L’Organisation mondiale de la Santé (OMS) a déclenché, dimanche 17 mai, une alerte sanitaire internationale face à une épidémie d’Ebola en République démocratique du Congo (RDC). Celle-ci est probablement causée par la souche Bundibugyo, un variant contre lequel il n’existe aucun vaccin ni traitement et dont le taux de létalité peut atteindre 50%. Le virus Ebola provoque une fièvre hémorragique extrêmement contagieuse et l’Africa CDC, agence sanitaire de l’Union africaine, estime que le risque de propagation aux pays d’Afrique de l’Est frontaliers de la RDC est « élevé ». Le ministre de la Santé congolais a affirmé dimanche que 91 décès signalés avaient vraisemblablement été causés par le virus tandis qu’environ 350 cas suspects ont été signalés, indique La Croix.
Selon l’OMS, l’épidémie d’Ebola constitue « une urgence de santé publique de portée internationale » (USPPI). L’événement a été caractérisé d’extraordinaire pour plusieurs raisons. D’abord, des cas ont été signalés en RDC dans au moins trois zones sanitaires, ainsi que deux cas sans aucun lien apparent en Ouganda. « Il existe actuellement d’importantes incertitudes quant au nombre réel de personnes infectées et à la propagation géographique associée à cet événement », a souligné l’OMS. Selon elle, la mobilité de la population et les établissements de santé informels aggravent le risque de propagation. Après les deux cas confirmés en Ouganda, l’OMS a ajouté que « le risque de propagation est considéré comme très élevé dans les pays frontaliers de la République démocratique du Congo ».
Une forte mobilisation contre Ebola en RDC
Le directeur de l’OMS pour l’Afrique, Mohamed Janabi, s’est voulu rassurant. Il a qualifié Ebola de « maladie très grave », ajoutant que « c’est une maladie que nous savons maîtriser ». Selon lui, le fait qu’elle ait été classée comme une urgence de santé publique de portée internationale va permettre de mobiliser davantage de ressources et va garantir une collaboration entre les pays. L’Organisation des Nations unies (ONU) souligne toutefois que cette nouvelle épidémie touche la RDC un pays déjà durement touché par la faim et les déplacements. « Ce n’est pas seulement une urgence sanitaire. C’est une crise de conflit, de faim et de déplacements », a déclaré dimanche 17 mai, David Stevenson, directeur du Programme alimentaire mondial (PAM) au Congo.

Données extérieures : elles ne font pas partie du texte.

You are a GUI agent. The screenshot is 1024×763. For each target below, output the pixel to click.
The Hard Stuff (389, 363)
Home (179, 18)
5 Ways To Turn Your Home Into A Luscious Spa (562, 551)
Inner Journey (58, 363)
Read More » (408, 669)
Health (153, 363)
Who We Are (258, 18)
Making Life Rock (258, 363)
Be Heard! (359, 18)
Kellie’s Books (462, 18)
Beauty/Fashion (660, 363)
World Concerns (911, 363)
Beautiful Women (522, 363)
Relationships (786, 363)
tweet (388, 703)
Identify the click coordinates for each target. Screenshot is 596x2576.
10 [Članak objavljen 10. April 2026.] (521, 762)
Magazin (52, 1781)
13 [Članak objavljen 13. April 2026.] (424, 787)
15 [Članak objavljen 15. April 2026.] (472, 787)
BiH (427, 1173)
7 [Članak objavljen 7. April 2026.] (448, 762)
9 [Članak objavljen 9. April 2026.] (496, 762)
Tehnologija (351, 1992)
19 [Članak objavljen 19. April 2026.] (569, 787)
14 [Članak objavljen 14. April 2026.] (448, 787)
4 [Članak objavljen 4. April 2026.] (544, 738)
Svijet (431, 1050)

Selon lui, la crise pourrait « prendre une ampleur mondiale en un instant ». « Nous avons déjà vécu ça et si nous travaillons ensemble, en équipe, sous la direction du gouvernement et du ministre, nous pensons pouvoir faire reculer cette situation et y mettre un terme », a-t-il assuré. Pour faire face à l’épidémie d’Ebola, du matériel médical d’urgence a été livré tandis que 42 professionnels de santé se sont rendus sur place. Plus de cinq tonnes d’équipements médicaux de l’OMS et des experts de première ligne ont été mobilisés en RDC.